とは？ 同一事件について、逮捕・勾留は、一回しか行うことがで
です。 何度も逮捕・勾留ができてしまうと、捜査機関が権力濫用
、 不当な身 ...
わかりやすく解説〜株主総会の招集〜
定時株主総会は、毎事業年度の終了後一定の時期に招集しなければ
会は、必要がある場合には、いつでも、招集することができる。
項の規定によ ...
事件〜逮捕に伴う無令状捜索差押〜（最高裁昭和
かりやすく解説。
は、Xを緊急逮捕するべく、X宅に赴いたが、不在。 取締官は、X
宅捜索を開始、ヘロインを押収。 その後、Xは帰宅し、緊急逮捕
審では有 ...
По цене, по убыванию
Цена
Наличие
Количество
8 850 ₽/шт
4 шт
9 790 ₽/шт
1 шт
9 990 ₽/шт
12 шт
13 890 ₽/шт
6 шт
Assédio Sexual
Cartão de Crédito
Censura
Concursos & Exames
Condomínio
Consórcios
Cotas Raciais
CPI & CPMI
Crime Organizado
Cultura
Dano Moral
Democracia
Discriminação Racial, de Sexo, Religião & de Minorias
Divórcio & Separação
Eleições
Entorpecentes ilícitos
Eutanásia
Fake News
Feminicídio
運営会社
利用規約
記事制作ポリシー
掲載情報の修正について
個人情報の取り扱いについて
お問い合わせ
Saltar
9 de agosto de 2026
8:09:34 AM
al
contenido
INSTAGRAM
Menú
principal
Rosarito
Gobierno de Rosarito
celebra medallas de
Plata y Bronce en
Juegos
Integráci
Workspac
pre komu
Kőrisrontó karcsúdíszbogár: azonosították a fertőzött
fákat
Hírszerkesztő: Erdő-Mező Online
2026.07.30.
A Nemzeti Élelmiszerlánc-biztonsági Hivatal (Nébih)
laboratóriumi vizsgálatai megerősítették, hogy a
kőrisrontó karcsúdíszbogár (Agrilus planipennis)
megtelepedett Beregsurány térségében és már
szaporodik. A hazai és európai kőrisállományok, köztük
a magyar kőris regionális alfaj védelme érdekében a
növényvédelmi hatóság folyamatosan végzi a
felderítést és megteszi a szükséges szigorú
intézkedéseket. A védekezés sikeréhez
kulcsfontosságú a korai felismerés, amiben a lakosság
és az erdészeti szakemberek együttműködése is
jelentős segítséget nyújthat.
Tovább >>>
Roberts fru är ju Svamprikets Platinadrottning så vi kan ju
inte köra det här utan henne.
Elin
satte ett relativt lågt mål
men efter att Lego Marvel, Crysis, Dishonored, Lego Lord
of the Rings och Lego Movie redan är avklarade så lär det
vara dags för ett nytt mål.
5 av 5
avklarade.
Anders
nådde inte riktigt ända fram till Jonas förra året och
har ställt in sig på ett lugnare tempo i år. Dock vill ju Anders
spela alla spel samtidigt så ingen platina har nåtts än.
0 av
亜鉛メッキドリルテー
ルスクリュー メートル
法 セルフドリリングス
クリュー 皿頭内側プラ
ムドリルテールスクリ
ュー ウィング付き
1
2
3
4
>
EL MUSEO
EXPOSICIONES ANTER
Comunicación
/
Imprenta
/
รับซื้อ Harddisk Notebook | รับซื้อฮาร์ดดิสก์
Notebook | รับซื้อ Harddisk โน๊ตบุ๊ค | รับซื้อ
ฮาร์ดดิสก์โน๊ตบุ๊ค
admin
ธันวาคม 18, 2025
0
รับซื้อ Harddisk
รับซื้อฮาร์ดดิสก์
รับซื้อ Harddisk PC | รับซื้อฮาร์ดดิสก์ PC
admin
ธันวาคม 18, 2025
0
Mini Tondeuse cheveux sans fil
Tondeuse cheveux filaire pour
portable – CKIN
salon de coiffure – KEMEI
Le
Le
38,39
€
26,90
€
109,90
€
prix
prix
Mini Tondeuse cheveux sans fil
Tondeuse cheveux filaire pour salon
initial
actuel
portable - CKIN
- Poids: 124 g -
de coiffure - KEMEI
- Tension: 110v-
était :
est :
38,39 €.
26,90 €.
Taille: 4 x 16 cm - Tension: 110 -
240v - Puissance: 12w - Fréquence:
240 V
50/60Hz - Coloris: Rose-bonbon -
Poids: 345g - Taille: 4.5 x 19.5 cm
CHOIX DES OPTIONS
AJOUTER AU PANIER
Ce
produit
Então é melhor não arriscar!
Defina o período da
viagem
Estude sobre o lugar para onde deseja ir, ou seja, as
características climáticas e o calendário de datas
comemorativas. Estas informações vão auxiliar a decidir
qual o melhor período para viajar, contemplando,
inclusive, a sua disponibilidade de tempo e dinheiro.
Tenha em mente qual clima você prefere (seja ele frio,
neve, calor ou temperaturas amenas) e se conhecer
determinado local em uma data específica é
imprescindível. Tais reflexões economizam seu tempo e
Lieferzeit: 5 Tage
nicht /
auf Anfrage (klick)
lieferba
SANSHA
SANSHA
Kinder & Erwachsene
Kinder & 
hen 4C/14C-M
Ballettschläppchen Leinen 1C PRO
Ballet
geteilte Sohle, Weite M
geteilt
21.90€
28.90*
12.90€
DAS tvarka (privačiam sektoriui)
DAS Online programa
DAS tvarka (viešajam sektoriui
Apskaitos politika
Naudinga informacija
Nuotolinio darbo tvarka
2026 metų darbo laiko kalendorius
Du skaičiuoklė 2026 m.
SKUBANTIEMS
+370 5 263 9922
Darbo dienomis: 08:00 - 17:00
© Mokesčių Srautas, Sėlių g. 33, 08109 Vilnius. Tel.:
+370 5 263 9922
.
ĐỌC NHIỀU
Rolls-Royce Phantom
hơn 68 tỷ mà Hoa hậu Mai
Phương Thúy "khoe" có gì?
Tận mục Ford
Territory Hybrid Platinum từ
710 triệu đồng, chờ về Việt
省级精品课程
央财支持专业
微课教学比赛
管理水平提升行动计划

### HOW TO COMPLETE THIS TASK
Find the lines above that contain the word "Anders" and collect them.

### SOLUTION TO THIS TASK
Anders
har ställt in sig på ett lugnare tempo i år. Dock vill ju Anders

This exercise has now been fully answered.